Agora, vamos falar que tem setor que ficou completamente parado por conta dessa pandemia. O setor de educação, por exemplo, estava congelado com as escolas fechadas e as pessoas trancadas dentro de casa. Agora com essa retomada, deve andar. A velocidade, não sei, mas não acho que deva reagir lentamente ao momento positivo de mercado. 

No primeiro pregão de dezembro, o setor de educação voou, se comparado a todos os outros. A tão falada Cogna (COGN3) subiu 7,68%, Ânima (ANIM3) bateu os 14,44% e Yduqs (YDUQ3) teve alta de 7,21%. Só quem ficou pra trás foi a Ser Educacional (SEER3), que caiu 1,24% e, eu imagino, porque há rumores de uma aquisição sendo costurada.

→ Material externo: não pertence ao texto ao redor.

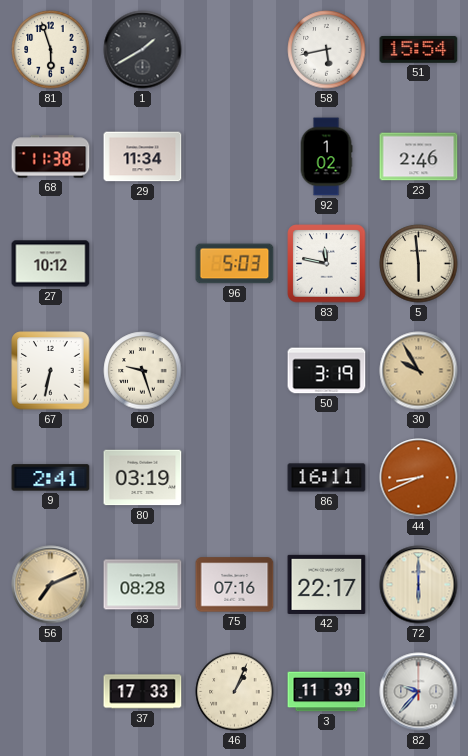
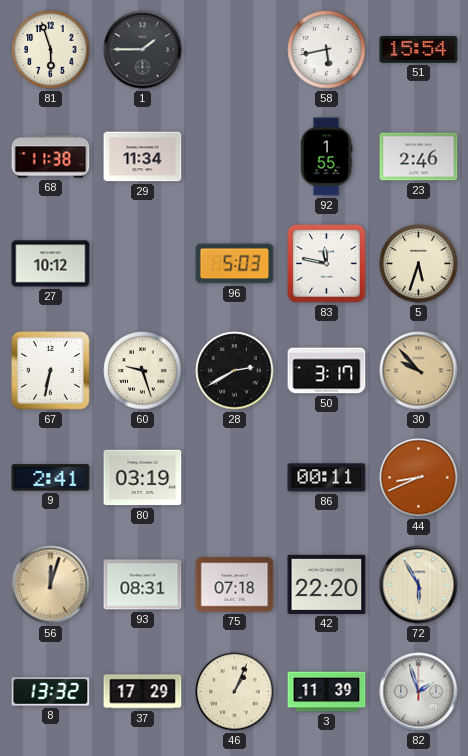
1: 1:40 -> 1:45
92: 1:02 -> 1:55
5: 5:59 -> 5:33
28: none -> 2:40
50: 3:19 -> 3:17
30: 9:55 -> 9:53
86: 16:11 -> 00:11
56: 7:11 -> 12:03
93: 08:28 -> 08:31
75: 07:16 -> 07:18
42: 22:17 -> 22:20
72: 6:00 -> 5:55
8: none -> 13:32
37: 17:33 -> 17:29
82: 9:37 -> 1:57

Geralmente, quando uma companhia compra outra, a ação cai. 

Fala sério: estava na hora dessas educacionais voltarem a subir e ajustarem seus preços. Acho que o rali de Natal deve se estender até 20 de janeiro. Depois, é hora de refletir, até porque teremos a posse do novo presidente dos Estados Unidos e o início de um novo ano legislativo. 

Quedas são possíveis, claro, mas pouco prováveis, na minha opinião, nas ações de educação, de bancos e de frigoríficos. Lembro vocês que, em janeiro, podemos ter o belo anúncio de que os bancos vão voltar a pagar dividendos, o que vai dar uma impulsionada aos papéis do setor ainda maior.

Disclaimer:

 

– Este texto reflete uma opinião pessoal do contribuidor e não representa recomendação de investimento.